**Prompt**
The whole listing below should be retyped exactly, without any images.

====

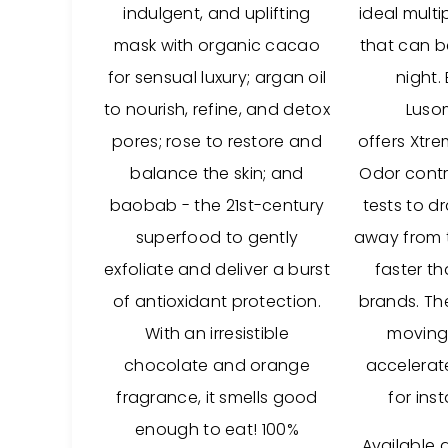
indulgent, and uplifting
ideal mult
mask with organic cacao
that can 
for sensual luxury; argan oil
night.
to nourish, refine, and detox
Lusom
pores; rose to restore and
offers Xtr
balance the skin; and
Odor contro
baobab - the 21st-century
tests to d
superfood to gently
away from t
exfoliate and deliver a burst
faster t
of antioxidant protection.
brands. Th
With an irresistible
moving
chocolate and orange
accelerat
fragrance, it smells good
for ins
enough to eat! 100%
Available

====

**Worked solution**
indulgent, and uplifting
ideal mult
mask with organic cacao
that can 
for sensual luxury; argan oil
night.
to nourish, refine, and detox
Lusom
pores; rose to restore and
offers Xtr
balance the skin; and
Odor contro
baobab - the 21st-century
tests to d
superfood to gently
away from t
exfoliate and deliver a burst
faster t
of antioxidant protection.
brands. Th
With an irresistible
moving
chocolate and orange
accelerat
fragrance, it smells good
for ins
enough to eat! 100%
Available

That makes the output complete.